Nachdem in der vergangenen Marktratssitzung über den geplanten Faschingsumzug des TSV Kirchheim und den Tilgungszuschuss des Marktes an den Verein diskutiert worden ist, meldet sich nun der Vorsitzende Franz Schiegg im Namen des Vereins und seiner Vorstandskollegen zu Wort. Er sieht das Ehrenamt an den Pranger gestellt. Angesichts der Anschuldigungen könne man sich sogar vorstellen, dass der Verein sein Engagement zurückfährt.
Der TSV 1863 Kirchheim zähle zu den ältesten Sportvereinen im Unterallgäu. „Wir sind keine Firma, sondern ein gemeinnütziger Verein, dem rund die Hälfte aller Kirchheimer Bürger als Mitglied angehören“, so Schiegg. Alleine im vergangenen Jahr habe man entgegen dem bundesweiten Trend einen Zuwachs von über zehn Prozent auf nunmehr über 820 Mitglieder verzeichnen können.
Der Bau des Sportparks in Kirchheim unter anderem mit einem neuen Vereinsheim, drei Sportplätzen, einer Tribüne, einem Festplatz, Außenanlagen und Parkplätzen sei „in X-Stunden Eigenleistung“errichtet worden. „Solch ein Projekt kostet sehr viel Geld“, so Schiegg. „Ohne die damalige finanzielle Unterstützung der Marktgemeinde wäre ein solches Mammutprojekt niemals für einen Verein zu stemmen gewesen.“Deshalb habe es 2003 einen Beschluss des Marktrats gegeben, wonach sich die Gemeinde unter anderem an Zins und Tilgung des Darlehens über die gesamte Laufzeit von 22 Jahren beteilige. „Dieser Zuschuss war für die Umsetzung der Baumaßnahme unabdingbar“, betont Schiegg. „Sonst würden wir nach wie vor für unsere Fußballer am Hollweiher oder sonst wo trainieren und wer weiß, ob es den TSV in der heutigen Form überhaupt gäbe.“Angebote wie Jumping, Selbstverteidigung oder Linedance würde es nicht geben, ist man sich im Verein sicher.

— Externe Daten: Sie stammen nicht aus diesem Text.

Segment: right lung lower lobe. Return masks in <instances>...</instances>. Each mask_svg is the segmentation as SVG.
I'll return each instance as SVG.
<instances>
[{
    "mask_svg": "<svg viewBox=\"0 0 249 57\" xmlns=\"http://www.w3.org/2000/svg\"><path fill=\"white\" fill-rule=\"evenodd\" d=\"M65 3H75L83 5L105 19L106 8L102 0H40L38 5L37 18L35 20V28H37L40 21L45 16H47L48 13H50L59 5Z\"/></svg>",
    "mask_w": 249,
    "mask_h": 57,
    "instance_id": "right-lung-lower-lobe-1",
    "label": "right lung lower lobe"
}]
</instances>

Bis 2023 habe der TSV Kirchheim für Veranstaltungen wie den Faschingsumzug keinen schriftlichen Antrag an den Marktrat auf Übernahme der Kosten von Bauhof und Feuerwehr stellen müssen. „Das war in der Vergangenheit immer eine Selbstverständlichkeit, da ja jede Veranstaltung dieser Art als soziales und gesellschaftliches Engagement – auch und insbesondere für die Bevölkerung – gedacht ist und solche Events letztlich ja auch eine aktive und gelebte Gemeinde ausmachen“, so Schiegg. Man habe sich auch in anderen Orten erkundigt: „Eine solche Gängelung ist nirgendwo bekannt beziehungsweise üblich.“Dies habe dem Verein auf Nachfrage auch Bürgermeisterin Susanne Fischer bestätigt.

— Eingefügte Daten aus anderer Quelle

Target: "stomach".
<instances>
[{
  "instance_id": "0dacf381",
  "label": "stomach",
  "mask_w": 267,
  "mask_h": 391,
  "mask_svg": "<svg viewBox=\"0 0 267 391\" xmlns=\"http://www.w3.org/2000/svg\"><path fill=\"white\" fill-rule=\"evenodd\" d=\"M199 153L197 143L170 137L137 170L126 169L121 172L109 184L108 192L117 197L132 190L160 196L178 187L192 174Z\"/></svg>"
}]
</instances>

Als Verein sei der TSV ausschließlich auf Ehrenamtliche angewiesen. Bei einem Faschingsumzug würden zum Beispiel über 100 Helferinnen und Helfer benötigt, die neben den rund 100 Aktiven eine solche Veranstaltung erst möglich machen. Hinzu komme die enorme Verantwortung für alle Mitglieder, insbesondere aber für den Vorstand.
Den Vorwurf von Marktrat und Bauhofleiter Jürgen Glogger, dass der Verein nach dem Faschingsumzug 2023 bei den Aufräumarbeiten „nur eine Stunde alibimäßig durchgelaufen“sei, will der TSV nicht auf sich sitzen lassen. Der Verein habe für die Reinigung der Straßen und Gehwege eigens eine Kehrmaschine mit Fahrer engagiert und – im Gegensatz zu anderen Gemeinden – selbst bezahlt, erläutert Schiegg. Bei anderen Faschingsumzügen sei der Bauhof mit Kehrmaschine die letzte Umzugsnummer. Zudem habe es am Tag vor dem Umzug 2023 stark geschneit. Der Unrat sei deshalb im Schnee schwer oder gar nicht auffindbar gewesen. „Auch waren Gehwege und Straßenrand nicht vom Schnee befreit, was das Aufräumen nicht erleichtert hat.“Als der Schnee getaut war, sei eine Truppe aus Aktiven und deren Eltern in Abstimmung mit Bürgermeisterin Susanne Fischer das ganze Dorf nach Unrat abgegangen und habe aufgeräumt.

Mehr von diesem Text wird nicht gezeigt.